[Page images and extracted text]
━━━━━━━━━━
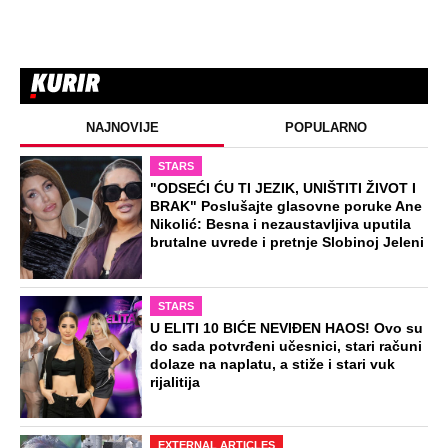
NAJNOVIJE
POPULARNO
STARS
"ODSEĆI ĆU TI JEZIK, UNIŠTITI ŽIVOT I
BRAK" Poslušajte glasovne poruke Ane
Nikolić: Besna i nezaustavljiva uputila
brutalne uvrede i pretnje Slobinoj Jeleni
STARS
U ELITI 10 BIĆE NEVIĐEN HAOS! Ovo su
do sada potvrđeni učesnici, stari računi
dolaze na naplatu, a stiže i stari vuk
rijalitija
EXTERNAL ARTICLES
━━━━━━━━━━
Match on "stari" and copy out every line of the entries that contains it.

do sada potvrđeni učesnici, stari računi
dolaze na naplatu, a stiže i stari vuk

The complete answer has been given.